Impact of apolipoprotein E polymorphism on lipoproteins and risk of myocardial infarction. The ECTIM Study.
Human apolipoprotein (apo) E, a polymorphic protein with three common alleles, epsilon 2, epsilon 3, and epsilon 4, plays an important role in lipoprotein metabolism. This article describes the association of this polymorphism with lipids, apolipoproteins, and lipoproteins with a particular regard to lipoprotein particles, as defined by their apolipoprotein content, as well as the risk of myocardial infarction in a multicenter population-based case-control study (ECTIM study).
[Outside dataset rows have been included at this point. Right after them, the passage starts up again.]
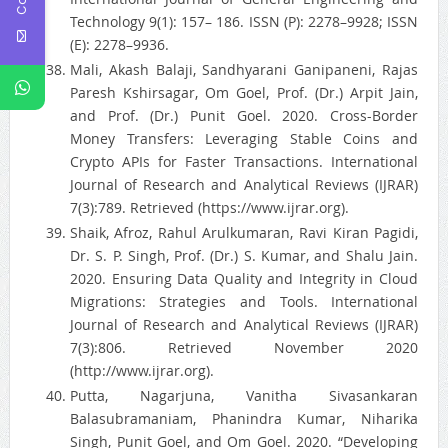
Technology 9(1): 157– 186. ISSN (P): 2278–9928; ISSN
(E): 2278–9936.
Mali, Akash Balaji, Sandhyarani Ganipaneni, Rajas
Paresh Kshirsagar, Om Goel, Prof. (Dr.) Arpit Jain,
and Prof. (Dr.) Punit Goel. 2020. Cross-Border
Money Transfers: Leveraging Stable Coins and
Crypto APIs for Faster Transactions. International
Journal of Research and Analytical Reviews (IJRAR)
7(3):789. Retrieved (https://www.ijrar.org).
Shaik, Afroz, Rahul Arulkumaran, Ravi Kiran Pagidi,
Dr. S. P. Singh, Prof. (Dr.) S. Kumar, and Shalu Jain.
2020. Ensuring Data Quality and Integrity in Cloud
Migrations: Strategies and Tools. International
Journal of Research and Analytical Reviews (IJRAR)
7(3):806. Retrieved November 2020
(http://www.ijrar.org).
Putta, Nagarjuna, Vanitha Sivasankaran
Balasubramaniam, Phanindra Kumar, Niharika
Singh, Punit Goel, and Om Goel. 2020. “Developing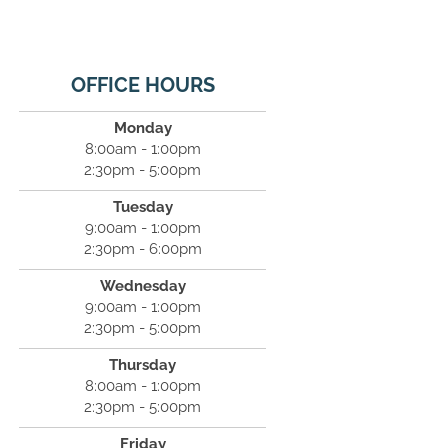
OFFICE HOURS
Monday
8:00am - 1:00pm
2:30pm - 5:00pm
Tuesday
9:00am - 1:00pm
2:30pm - 6:00pm
Wednesday
9:00am - 1:00pm
2:30pm - 5:00pm
Thursday
8:00am - 1:00pm
2:30pm - 5:00pm
Friday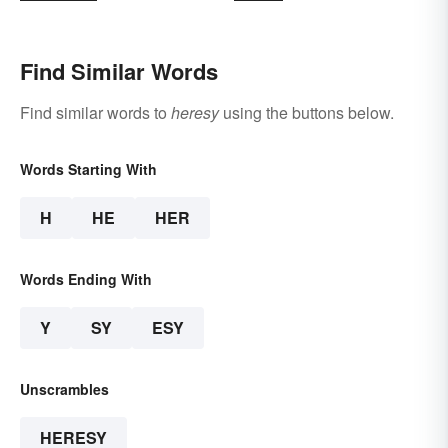
Find Similar Words
Find similar words to
heresy
using the buttons below.
Words Starting With
H
HE
HER
Words Ending With
Y
SY
ESY
Unscrambles
HERESY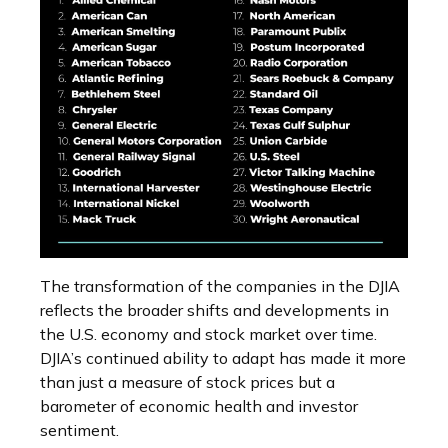
The transformation of the companies in the DJIA
reflects the broader shifts and developments in
the U.S. economy and stock market over time.
DJIA’s continued ability to adapt has made it more
than just a measure of stock prices but a
barometer of economic health and investor
sentiment.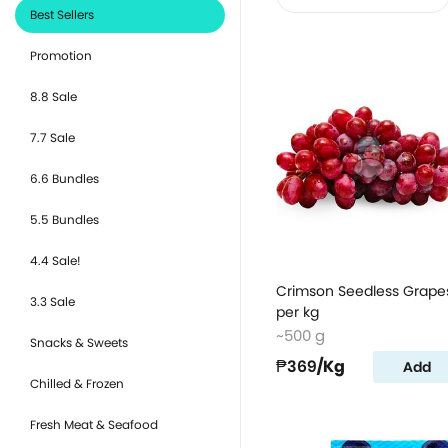
Best Sellers
Promotion
8.8 Sale
7.7 Sale
6.6 Bundles
5.5 Bundles
4.4 Sale!
Crimson Seedless Grape
3.3 Sale
per kg
~500 g
Snacks & Sweets
₱369
/Kg
Add
Chilled & Frozen
Fresh Meat & Seafood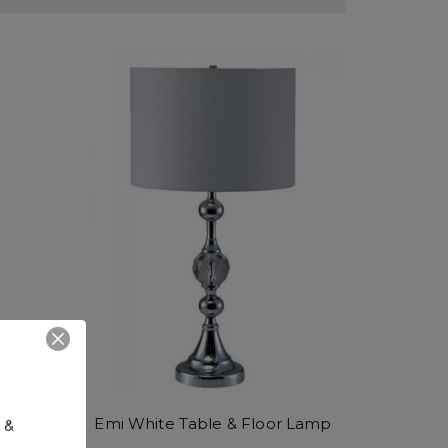
 & 
Emi White Table & Floor Lamp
In the ECTIM study, 574 male patients aged 25 to 64 were examined 3 to 9 months after myocardial infarction in four regions participating in the World Health Organization MONICA project: Belfast (Northern Ireland) and Lille, Strasbourg, and Toulouse (France). Control subjects (n = 722) were randomly selected from the regional populations. The distribution of apoE phenotypes was significantly different across the four control samples (P = .04), with a higher frequency of the epsilon 4 allele in Belfast (14.3%) than in Toulouse (8.2%). The association of apoE polymorphism with biological measurements was studied in the control groups (n = 640) after men with coronary heart disease or those taking hypolipidemic drugs were omitted, with the apoE3/3 phenotype as a reference after adjustment for concomitant factors. Individuals carrying the epsilon 2 allele had lower levels of plasma cholesterol, low-density lipoprotein cholesterol (LDL-C), and apoB and higher levels of triglycerides, very-low-density lipoprotein cholesterol (VLDL-C), apoC-III, apoE, lipoprotein (Lp) C-III:B, and Lp E:B. However, the effect of the epsilon 2 allele on triglyceride, VLDL-C, apoE, and Lp E:B parameters was heterogeneous across the populations.(ABSTRACT TRUNCATED AT 250 WORDS)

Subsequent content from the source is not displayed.